According to the second paragraph of clause 4 of Article 176 of the Tax Code of the Russian Federation, VAT refunds are made no later than three months, counting from the date the taxpayer submits the tax declaration and documents provided for in Article 165 of the Tax Code of the Russian Federation.
The tenth paragraph of clause 4 of Article 176 of the Tax Code of the Russian Federation established that no later than the last day of the period specified in paragraph two of clause 4 of Article 176 of the Tax Code of the Russian Federation, the tax authority decides to return the tax amounts to the taxpayer from the relevant budget and, at the same time, sends this decision for execution to the appropriate body of the federal treasury.
carried out by the federal treasury authorities within two weeks after receiving the decision of the tax authority. In the event that such a decision is not received by the relevant federal treasury body after seven days, counting from the date of sending by the tax authority, the date of receipt of such a decision is the eighth day, counting from the date of sending such a decision by the tax authority.
In case of violation of the terms established by the specified norm, interest is calculated on the amount to be returned to the taxpayer based on the refinancing rate of the Central Bank of the Russian Federation.
Thus, the court of cassation considers that the conclusion of the courts is legitimate that interest is accrued within the meaning of the provisions of paragraph 4 of Article 176 of the Tax Code of the Russian Federation in cases of non-return or non-return of VAT amounts lawfully presented for reimbursement from the budget. At the same time, a violation of the terms can occur both due to the failure of the tax authority to take a decision on tax refund, and as a result of an illegal decision to refuse tax refund.
In the case under consideration, the company was not reimbursed the VAT for January 2002 within the time limits established by paragraph 4 of Article 176 of the Tax Code of the Russian Federation, therefore, the courts reasonably collected interest from the Inspectorate in favor of the company for late VAT refunds.

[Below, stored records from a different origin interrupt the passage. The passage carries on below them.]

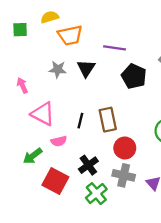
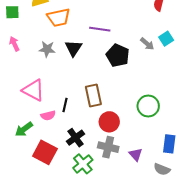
pink arrow: (22, 85) -> (14, 44), moved
black line: (80, 121) -> (65, 105), moved

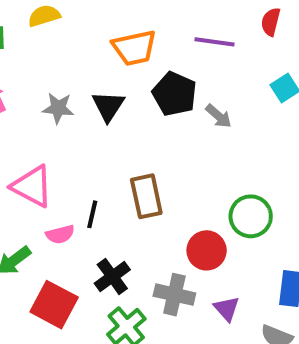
orange trapezoid: (59, 17) -> (134, 48), moved
purple line: (100, 29) -> (215, 42), moved
gray arrow: (147, 44) -> (219, 116), moved
black pentagon: (118, 55) -> (174, 94), moved
red circle: (109, 122) -> (207, 250), moved

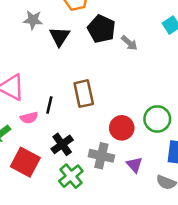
gray star: (58, 108) -> (33, 20), moved
green circle: (251, 216) -> (157, 119), moved

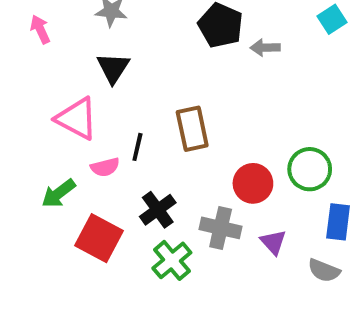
black triangle: (60, 36) -> (113, 68), moved
gray arrow: (129, 43) -> (265, 48), turned 138

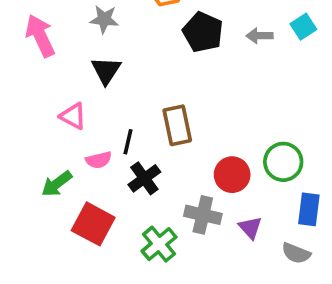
pink arrow: (40, 29) -> (40, 36), size x1.6
gray arrow: (265, 48) -> (259, 36), moved
pink triangle: (77, 119) -> (73, 116), size x0.7
black cross: (158, 210) -> (144, 178), moved

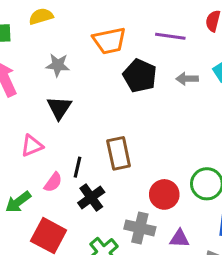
pink triangle: (73, 116) -> (32, 146), turned -50
pink semicircle: (99, 160) -> (53, 182), turned -40
purple triangle: (250, 228) -> (179, 239), turned -45

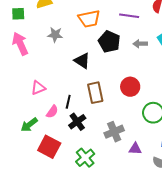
black triangle: (59, 108) -> (82, 61), moved, turned -30
red circle: (164, 194) -> (130, 87), moved
gray cross: (140, 228) -> (114, 132), moved, turned -36

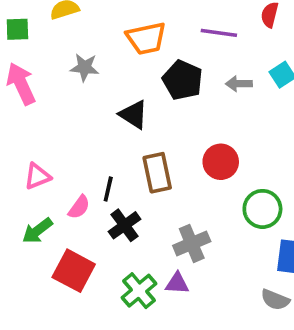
pink triangle: (38, 88) -> (37, 176), moved
purple triangle: (135, 149) -> (177, 283), moved

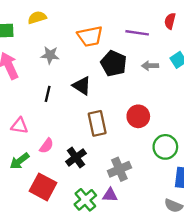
pink triangle: (37, 176) -> (19, 126), turned 30
black line: (108, 189) -> (48, 94), moved

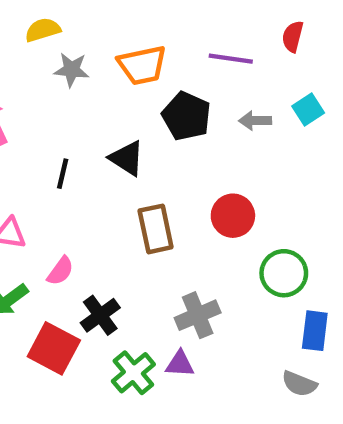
gray star: (50, 55) -> (71, 70), moved
black cross: (76, 157) -> (100, 315), moved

The cassation instance considers that the court of appeal lawfully reduced the amount of interest charged, taking into account the fact that on 28.08.2002 the tax authority returned RUR 76479 to OOO Sphinx. 44 kopecks VAT.
In such circumstances, it should be recognized that the decision of the court of appeal was adopted in compliance with the rules of substantive and procedural law, and there are no grounds for changing or canceling it. "
Conclusions:
Thus, if the tax authority makes a decision within a three-month period to refuse to refund VAT and subsequently such a decision is declared illegal, then the refund amount will be charged with interest at the rate of the Central Bank of the Russian Federation.